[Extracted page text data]
* * *

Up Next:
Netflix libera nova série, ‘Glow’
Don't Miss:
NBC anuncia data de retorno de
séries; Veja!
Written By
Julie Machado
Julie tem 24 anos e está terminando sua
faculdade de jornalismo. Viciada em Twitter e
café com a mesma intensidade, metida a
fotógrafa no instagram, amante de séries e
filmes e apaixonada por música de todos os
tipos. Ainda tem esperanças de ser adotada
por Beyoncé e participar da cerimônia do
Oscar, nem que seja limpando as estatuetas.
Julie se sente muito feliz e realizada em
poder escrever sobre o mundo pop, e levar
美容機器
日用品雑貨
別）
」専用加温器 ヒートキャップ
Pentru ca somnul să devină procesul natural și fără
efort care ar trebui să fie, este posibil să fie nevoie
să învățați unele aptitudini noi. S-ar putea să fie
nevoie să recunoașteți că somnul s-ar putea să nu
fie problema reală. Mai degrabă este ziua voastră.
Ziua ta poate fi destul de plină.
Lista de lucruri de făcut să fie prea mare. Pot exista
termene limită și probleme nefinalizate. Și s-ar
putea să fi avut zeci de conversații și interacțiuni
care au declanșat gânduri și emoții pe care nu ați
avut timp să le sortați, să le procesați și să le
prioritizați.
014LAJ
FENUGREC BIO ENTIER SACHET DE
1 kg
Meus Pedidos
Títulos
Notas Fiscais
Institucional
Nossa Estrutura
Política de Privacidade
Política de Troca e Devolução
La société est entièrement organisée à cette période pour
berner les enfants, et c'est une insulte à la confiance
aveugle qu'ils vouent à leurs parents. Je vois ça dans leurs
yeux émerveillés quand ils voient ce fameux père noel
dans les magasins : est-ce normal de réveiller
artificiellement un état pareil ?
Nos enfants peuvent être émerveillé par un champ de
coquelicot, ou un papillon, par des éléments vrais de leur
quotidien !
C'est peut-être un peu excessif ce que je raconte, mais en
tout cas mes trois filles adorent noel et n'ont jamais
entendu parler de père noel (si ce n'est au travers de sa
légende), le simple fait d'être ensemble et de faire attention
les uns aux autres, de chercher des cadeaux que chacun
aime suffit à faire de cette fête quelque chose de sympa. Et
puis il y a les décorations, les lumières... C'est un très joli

* * *

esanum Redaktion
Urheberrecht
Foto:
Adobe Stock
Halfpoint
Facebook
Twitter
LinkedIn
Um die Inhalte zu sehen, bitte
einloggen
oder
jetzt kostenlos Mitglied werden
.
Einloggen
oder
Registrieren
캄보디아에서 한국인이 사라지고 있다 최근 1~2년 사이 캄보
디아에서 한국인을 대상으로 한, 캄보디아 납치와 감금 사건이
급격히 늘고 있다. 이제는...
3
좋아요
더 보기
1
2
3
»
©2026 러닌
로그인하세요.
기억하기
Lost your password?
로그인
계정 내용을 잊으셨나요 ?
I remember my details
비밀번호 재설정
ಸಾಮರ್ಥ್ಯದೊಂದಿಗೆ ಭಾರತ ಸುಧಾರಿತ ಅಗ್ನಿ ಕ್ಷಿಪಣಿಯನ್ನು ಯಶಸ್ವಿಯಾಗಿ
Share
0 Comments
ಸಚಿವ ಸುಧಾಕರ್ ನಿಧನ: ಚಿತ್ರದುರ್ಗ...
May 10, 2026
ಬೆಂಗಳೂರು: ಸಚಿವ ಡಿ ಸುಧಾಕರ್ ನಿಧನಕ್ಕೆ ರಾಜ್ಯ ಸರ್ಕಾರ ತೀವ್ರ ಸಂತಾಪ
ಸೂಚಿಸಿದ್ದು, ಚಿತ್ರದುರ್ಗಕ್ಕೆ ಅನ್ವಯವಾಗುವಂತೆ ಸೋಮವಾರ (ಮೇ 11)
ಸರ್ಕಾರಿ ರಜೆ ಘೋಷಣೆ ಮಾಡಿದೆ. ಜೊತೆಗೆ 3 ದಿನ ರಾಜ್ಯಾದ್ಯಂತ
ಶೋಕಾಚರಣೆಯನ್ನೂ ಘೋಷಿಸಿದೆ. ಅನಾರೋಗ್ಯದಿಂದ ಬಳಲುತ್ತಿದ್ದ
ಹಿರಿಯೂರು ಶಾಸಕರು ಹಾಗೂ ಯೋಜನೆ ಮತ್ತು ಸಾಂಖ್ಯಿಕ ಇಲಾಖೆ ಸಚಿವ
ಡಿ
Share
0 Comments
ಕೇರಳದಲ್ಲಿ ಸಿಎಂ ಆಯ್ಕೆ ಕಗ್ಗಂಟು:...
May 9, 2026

* * *

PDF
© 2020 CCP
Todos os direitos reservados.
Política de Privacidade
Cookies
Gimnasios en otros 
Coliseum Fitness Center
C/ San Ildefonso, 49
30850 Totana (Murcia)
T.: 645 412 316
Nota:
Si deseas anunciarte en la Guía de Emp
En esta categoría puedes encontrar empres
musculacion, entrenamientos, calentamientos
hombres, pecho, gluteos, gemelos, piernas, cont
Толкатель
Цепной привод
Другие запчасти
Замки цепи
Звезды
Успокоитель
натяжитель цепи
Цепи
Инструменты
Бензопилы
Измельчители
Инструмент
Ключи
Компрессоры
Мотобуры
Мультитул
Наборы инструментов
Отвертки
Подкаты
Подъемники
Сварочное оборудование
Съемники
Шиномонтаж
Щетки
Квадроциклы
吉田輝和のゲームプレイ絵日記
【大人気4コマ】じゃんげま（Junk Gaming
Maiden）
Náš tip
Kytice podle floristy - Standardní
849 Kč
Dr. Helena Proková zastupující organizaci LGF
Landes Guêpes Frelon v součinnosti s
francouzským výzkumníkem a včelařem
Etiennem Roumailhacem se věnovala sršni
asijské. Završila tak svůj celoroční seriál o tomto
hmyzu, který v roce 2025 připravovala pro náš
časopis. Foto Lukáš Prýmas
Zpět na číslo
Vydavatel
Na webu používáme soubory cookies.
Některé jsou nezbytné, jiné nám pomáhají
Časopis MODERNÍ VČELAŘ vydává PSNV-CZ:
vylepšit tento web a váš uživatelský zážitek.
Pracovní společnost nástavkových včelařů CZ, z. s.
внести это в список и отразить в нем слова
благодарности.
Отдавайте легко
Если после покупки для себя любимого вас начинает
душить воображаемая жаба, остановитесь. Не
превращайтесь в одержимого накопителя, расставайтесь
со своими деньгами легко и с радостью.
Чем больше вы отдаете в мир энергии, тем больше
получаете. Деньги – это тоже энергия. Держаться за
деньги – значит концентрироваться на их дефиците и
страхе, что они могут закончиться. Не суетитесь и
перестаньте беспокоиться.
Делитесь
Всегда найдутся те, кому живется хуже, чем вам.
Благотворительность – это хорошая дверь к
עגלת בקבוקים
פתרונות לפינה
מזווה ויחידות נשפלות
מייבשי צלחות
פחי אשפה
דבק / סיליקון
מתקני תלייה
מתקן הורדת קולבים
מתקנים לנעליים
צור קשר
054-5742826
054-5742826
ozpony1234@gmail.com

* * *

_Assigned task_
Scan the data for the string "somnul" and copy each line in which it occurs.

_Problem solution_
Pentru ca somnul să devină procesul natural și fără
nevoie să recunoașteți că somnul s-ar putea să nu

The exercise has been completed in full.